According to the refining industry on the 25th, domestic refiners have recently been reviewing multiple scenarios on the assumption of a Strait of Hormuz blockade. If the Strait of Hormuz is closed, they must quickly find alternative routes or increase crude imports from other oil producers. However, considering logistics infrastructure and expense, they see it as difficult to prepare alternatives in the short term.
The Strait of Hormuz, located between Iran, the United Arab Emirates (UAE), and Oman, is a key maritime route for global shipping companies. Twenty-five percent of the crude oil and 20% of the liquefied natural gas (LNG) traded worldwide pass through this strait. Most Middle Eastern crude, including from Saudi Arabia and Kuwait, is exported via the Strait of Hormuz.
Recently, U.S. President Donald Trump has warned that he could carry out a military strike if Iran does not abandon its nuclear weapons development. In response, Iran said it would close the Strait of Hormuz if the United States takes military action. It is seen as an attempt to pressure the United States in reverse by holding one of the world's most important maritime crude oil routes.
In fact, on the 17th, when Iran was holding nuclear talks with the United States in Geneva, Switzerland, it closed part of the Strait of Hormuz and conducted military drills.

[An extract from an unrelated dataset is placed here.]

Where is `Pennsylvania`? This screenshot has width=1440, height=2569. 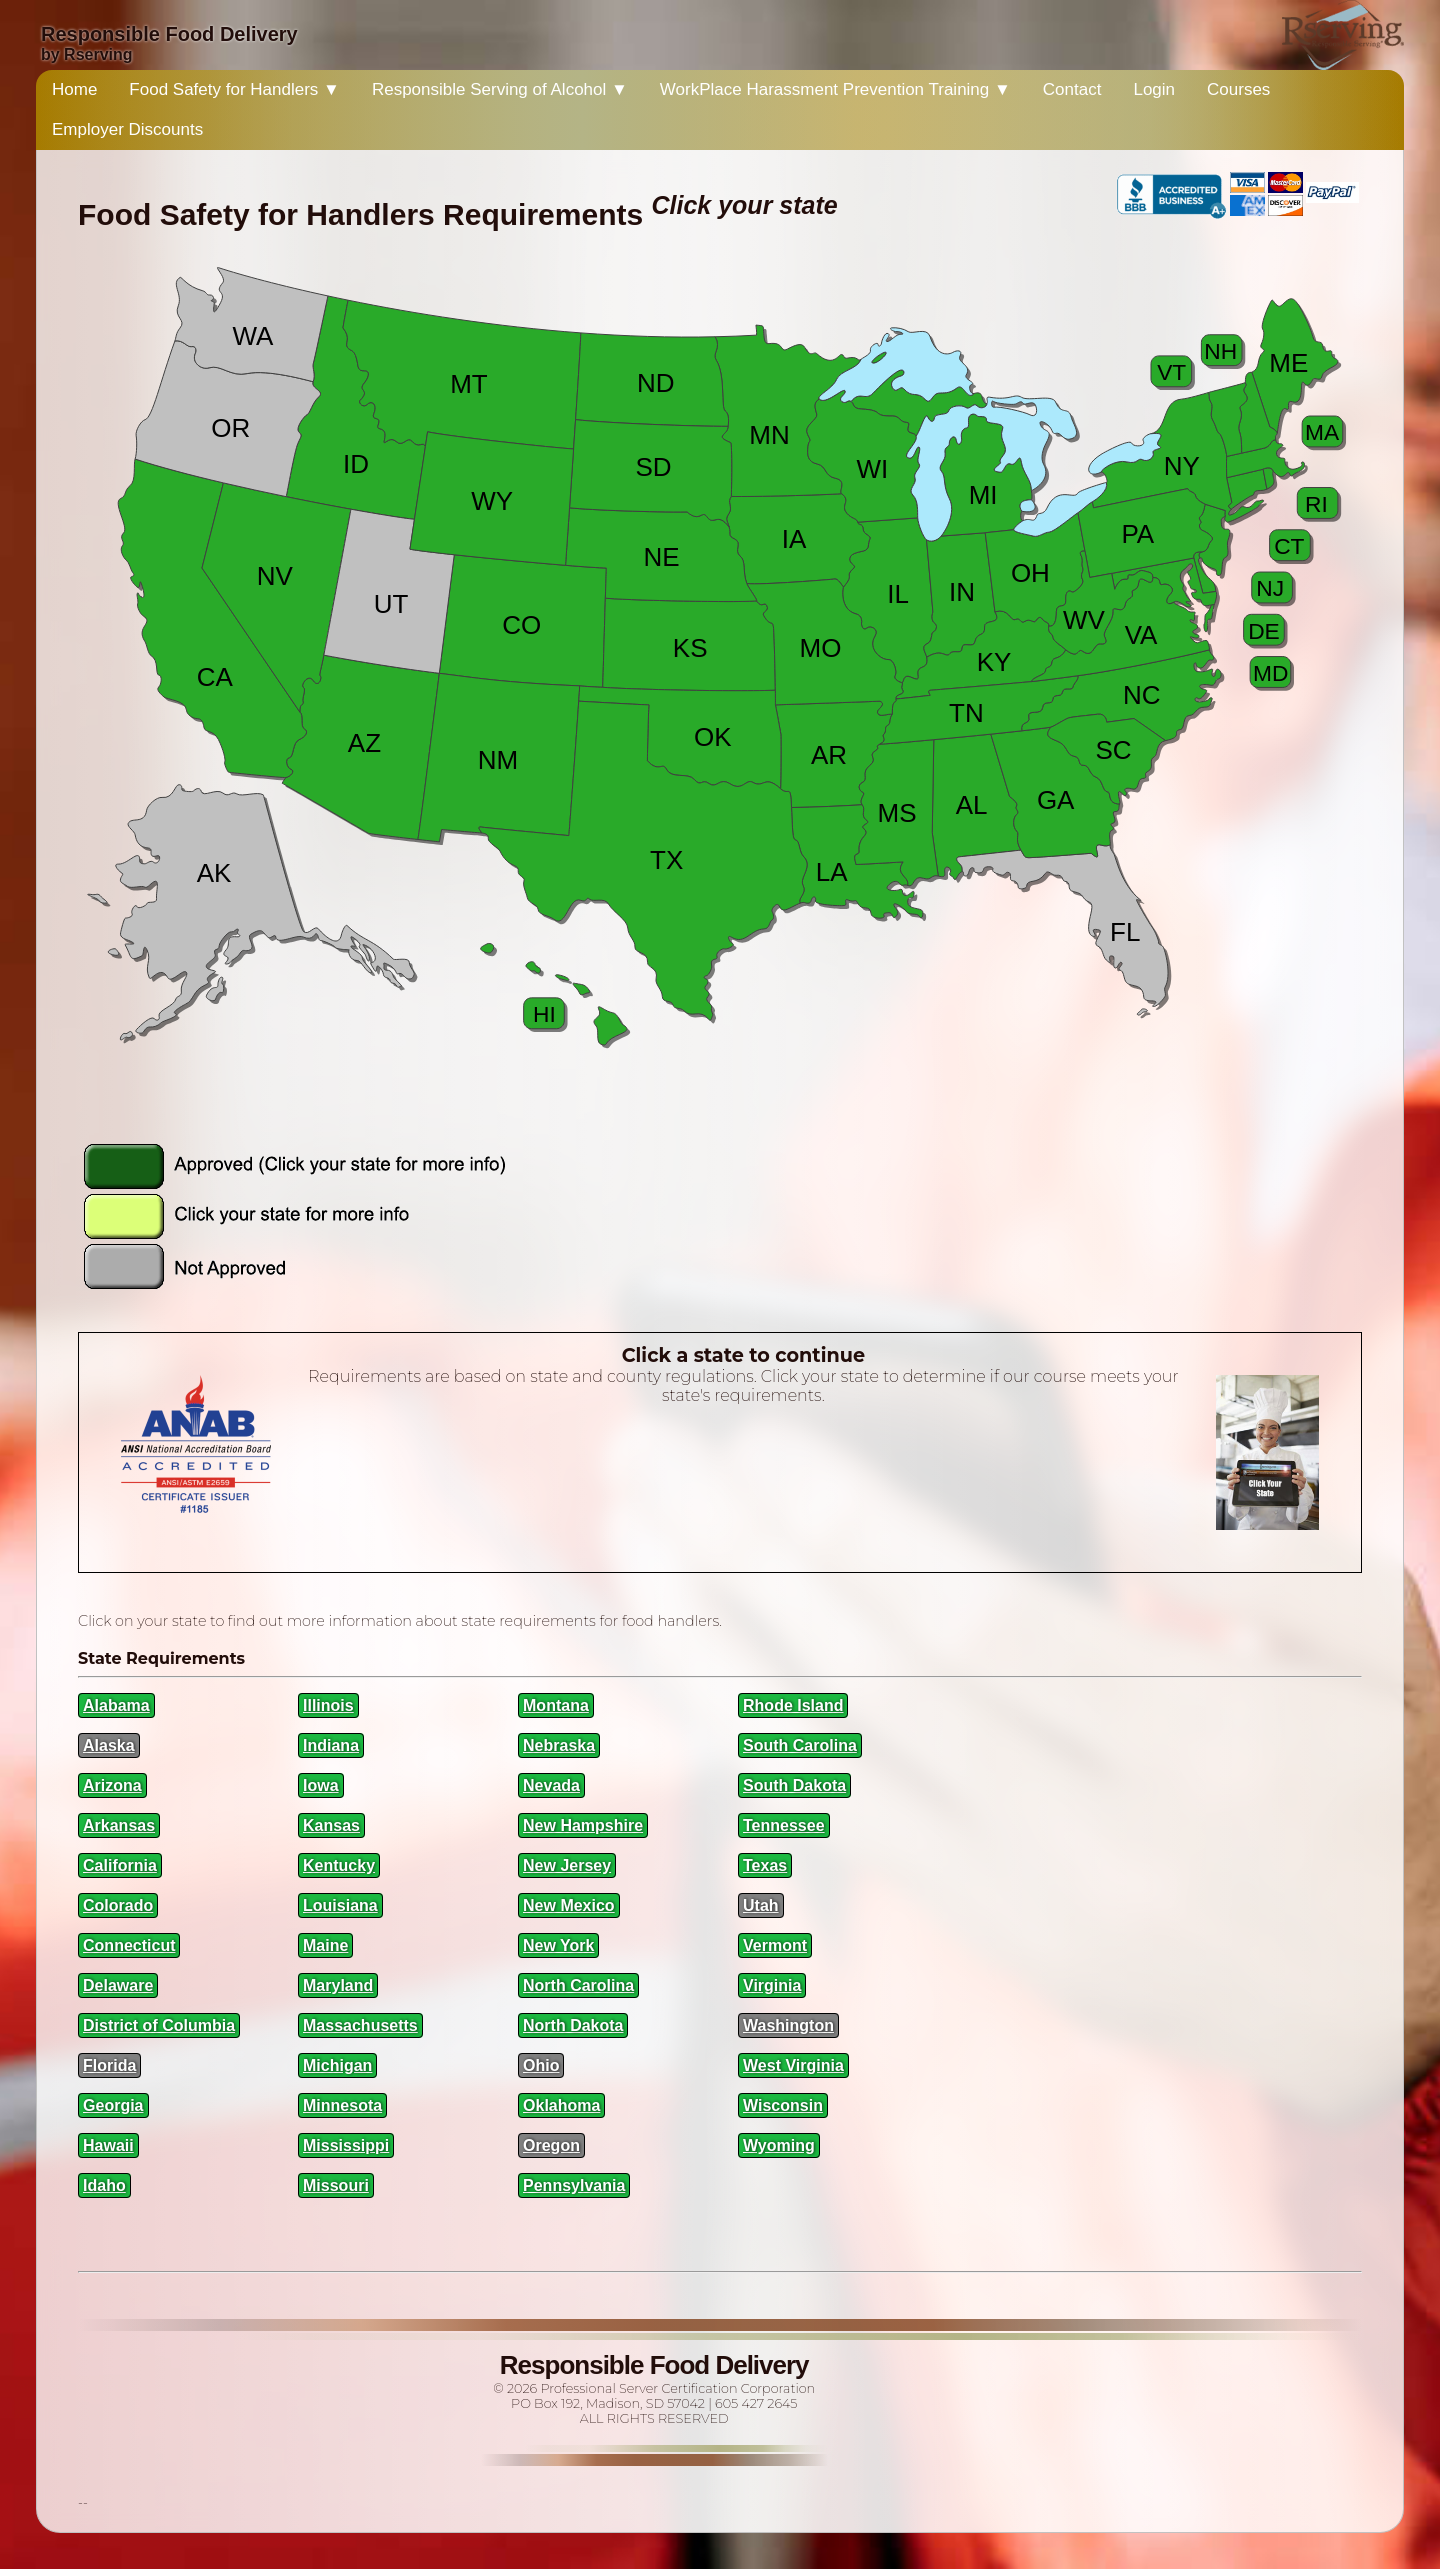 Pennsylvania is located at coordinates (574, 2185).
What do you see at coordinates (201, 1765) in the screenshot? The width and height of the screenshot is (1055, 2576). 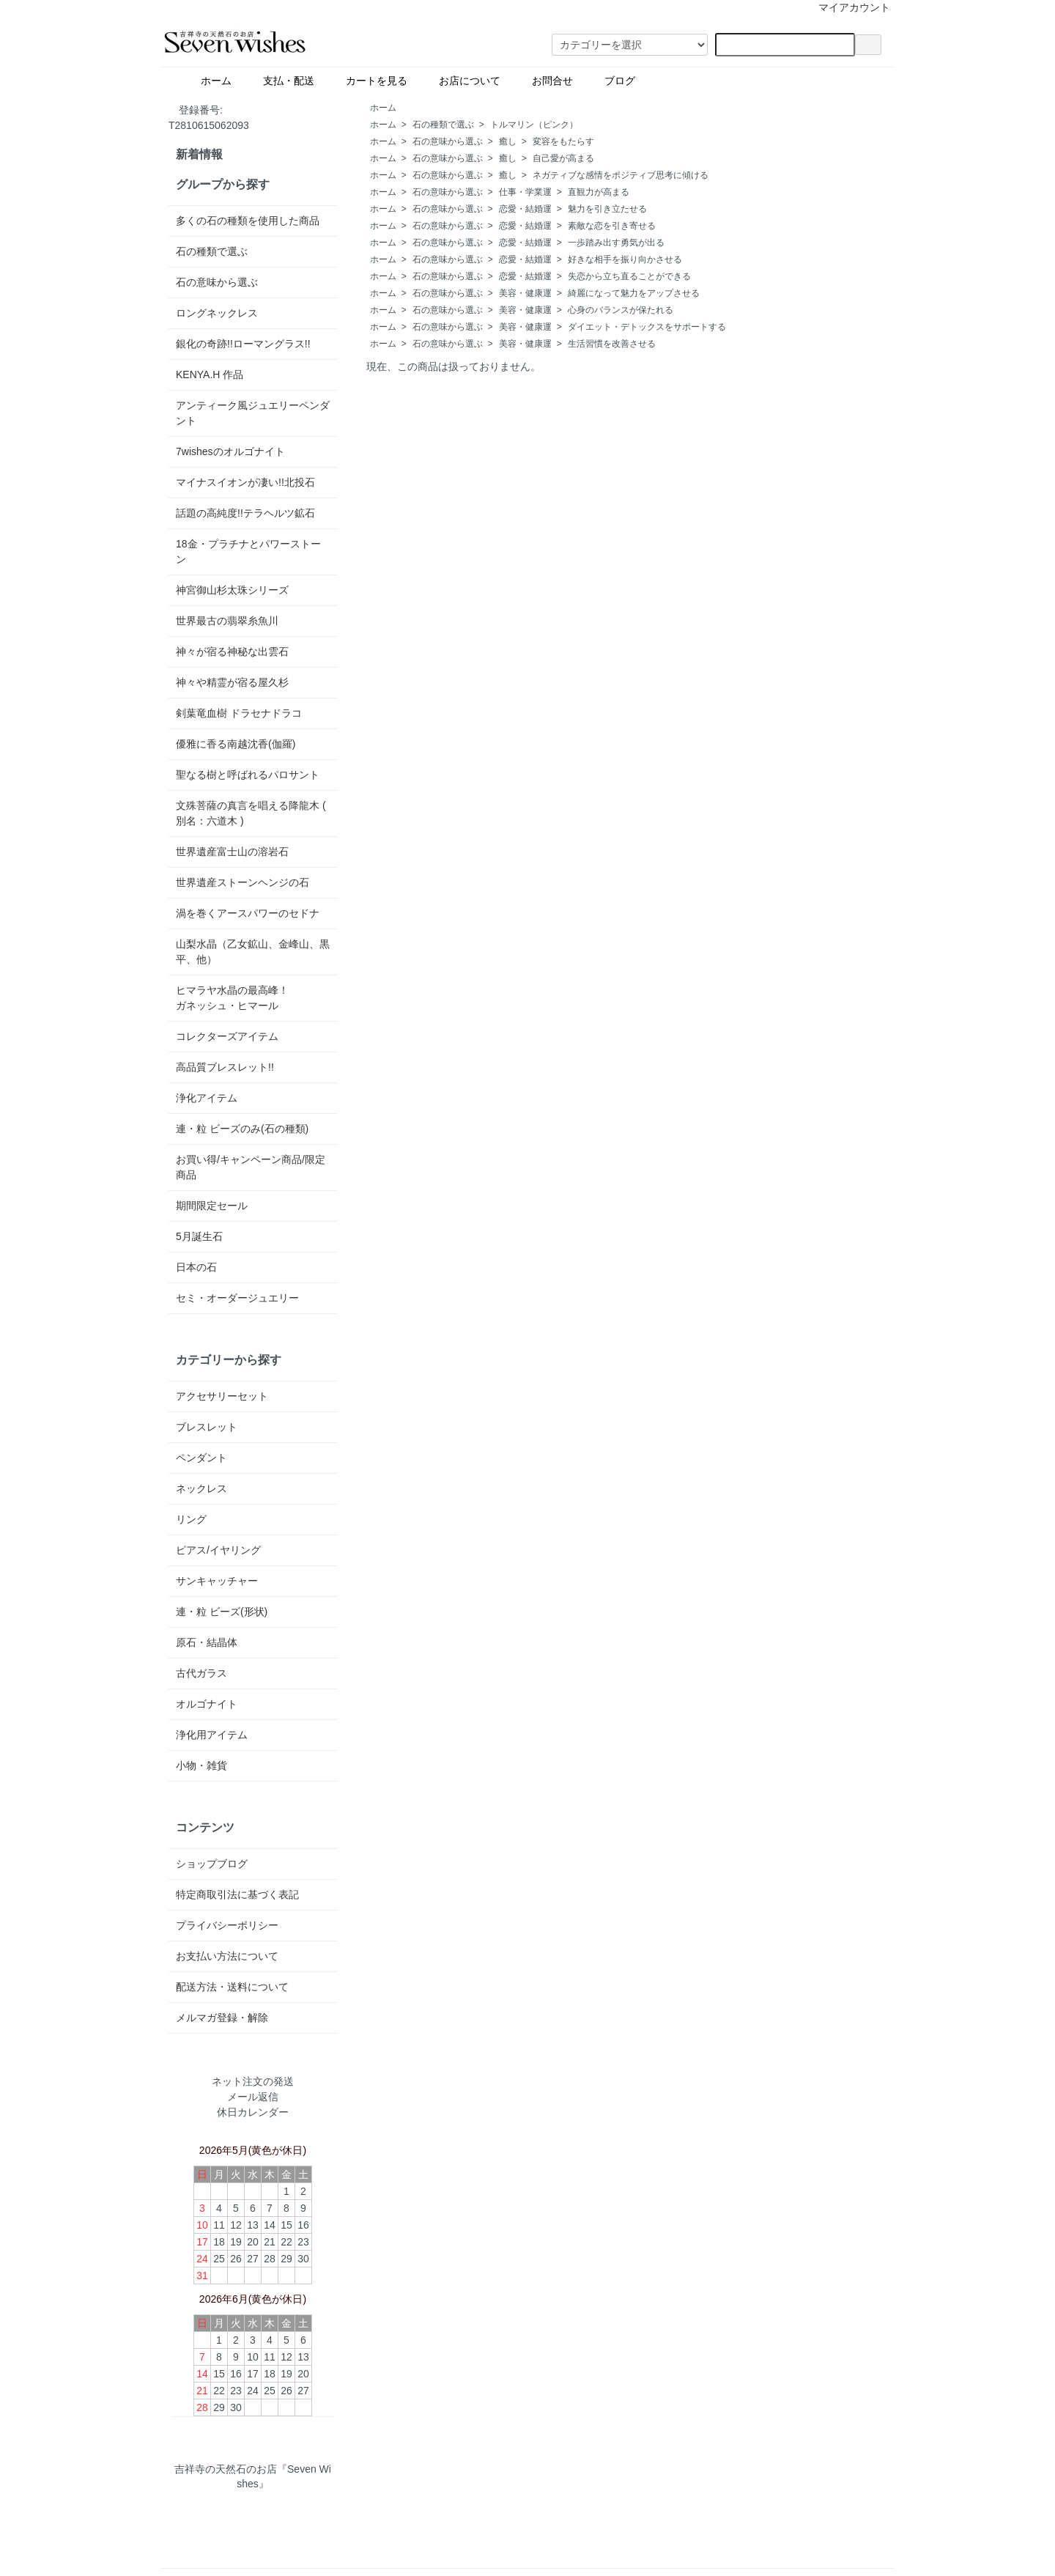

In the two previous rounds of nuclear talks, the two countries failed to narrow their differences, and a third round is set for the 26th.
While keeping an eye on the third round of nuclear talks, the refining industry still sees the likelihood of an actual blockade of the Strait of Hormuz as low. The reasoning is that although Iran has brandished the Hormuz blockade card during past Middle East crises, it has never carried it out.
A refining industry official said, "So far, there has never been an actual problem in the Strait of Hormuz that disrupted tanker operations," and added, "Even if an issue arises, Korea has crude reserves sufficient for about seven months."
However, refiners expect that international oil prices could surge as military tensions in the Middle East grow.
If oil prices rise gradually, refiners see improved earnings as inventory valuation gains increase due to a rise in the asset value of crude they already hold. But if prices spike suddenly, demand for petroleum products contracts, refining margins decline, and earnings deteriorate. The refining margin is a key indicator of refiner profitability and is the price of petroleum products minus various expense.
On the day, front-month Brent futures settled at $71.04 per Barrel, and front-month West Texas Intermediate (WTI) futures settled at $65.92 per Barrel. That is the highest level in six months.